A auto-preservação é a preservação da possibilidade de reproduzir novos profissionais de filosofia. Neste ponto o professor historiador é privilegiado pois é ele quem é capaz de fazer isso (formando igualmente filósofos historiadores e transdisciplinares).
(Nota: Isso não seria tão terrível se a filosofia estivesse presente na educação básica, já que ao menos poderia-se ter um rumo para a vida profissional dos formados nesse contexto. Mas deixemos esse assunto para outro momento.)
A outra opção também fica comprometida. O problema não é apenas no departamento de filosofia. Ainda que algumas áreas tenham mais recursos, também fica complicado a possibilidade do filósofo se enraizar nesses espaços sem mostrar que ele pode contribuir e muito.
Ou seja, embora seja um caminho possível, ele se torna difícil pela própria natureza da relação que o filósofo transdisciplinar possui com seus campos de interesse. Ele é um visitante constante, mas ainda assim um visitante.
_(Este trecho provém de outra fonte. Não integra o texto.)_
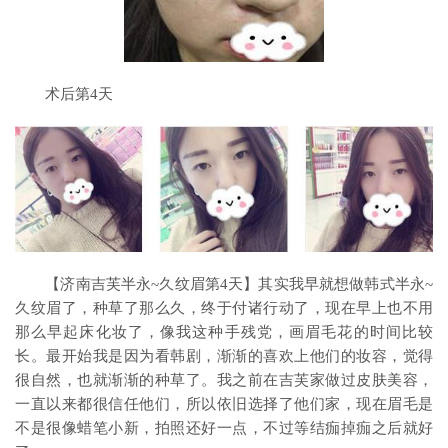
术后第4天
【济南吉芙半永~久纹眉第4天】其实我早就想做韩式半永~
久纹眉了，种草了那么久，终于付诸行动了，现在早上也不用
那么早起床化妆了，像我这种手残党，画眉毛花的时间比较
长。最开始我是因为看韩剧，渐渐的喜欢上他们的妆容，觉得
很自然，也就渐渐的种草了。我之前在吉芙家做过皮肤美容，
一直以来都很信任他们，所以依旧选择了他们家，现在眉毛是
不是很像蜡笔小新，拍照还好一点，不过等结痂掉痂之后就好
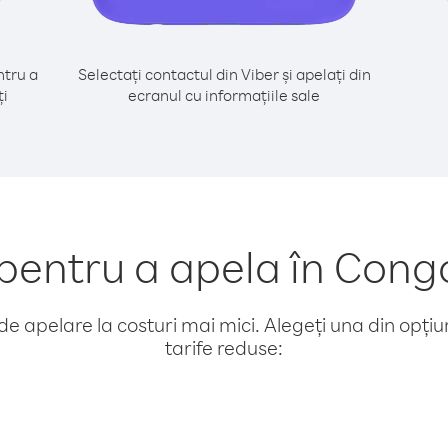
tru a
Selectați contactul din Viber și apelați din
ți
ecranul cu informațiile sale
entru a apela în Congo
e apelare la costuri mai mici. Alegeți una din opțiuni
tarife reduse:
É um pouco nesse ponto que eu fico então pensando na questão que levantei no início. Que tipo de futuro institucional (ou seja, que garanta alguma possibilidade de reproduzir sua vida) existe para a filosofia?
Bem, acho que existe essa via de auto-preservação é o caminho que vem sendo adotado. Em concursos cada vez mais concorridos, é natural que haja cada vez menos chance para aqueles que não produzem de acordo com as principais formas de mensuração no campo.
Apesar de achar isso ruim, não acho que isso deve ser tratado moralmente. Só criaria hostilidades. É preciso aceitar que é natural que se privilegie aquilo que estrutura a disciplina: o aprendizado dos clássicos (ainda que quais clássicos varie muito).
Por outro lado, existe uma espécie de tiro no pé nesse movimento. Pois por mais que seja natural que a instituição queira se preservar, isso acaba também tornando a filosofia ainda mais ilhada do que ela já é por servir apenas aos já filósofos. Pois quais são os outros usos dela?
Não discuti isso como deveria, mas podemos destacar dois (embora certamente devem haver mais). Em primeiro lugar pode-se dizer que ela é uma espécie de linguagem que funciona como um demarcador social. Ou seja, algo que marca distâncias de classe. Um saber de quem tem tempo.
É claro que hoje em dia isso talvez pareça tosco e caricatural, mas acho que não se deve subestimar como isso é algo que sempre existiu na filosofia. Me parece muito otimismo achar que os filósofos romanos não eram contratados por aristocratas para ficarem em na fita.
A questão é que isso é uma justificativa muito frágil. Não pelo fato de não haver mais necessidade desses demarcadores sociais, mas pelo fato de talvez não ser mais a filosofia a executar essa distância. Claro que existe ainda, mas hoje em dia há outros concorrentes na praça.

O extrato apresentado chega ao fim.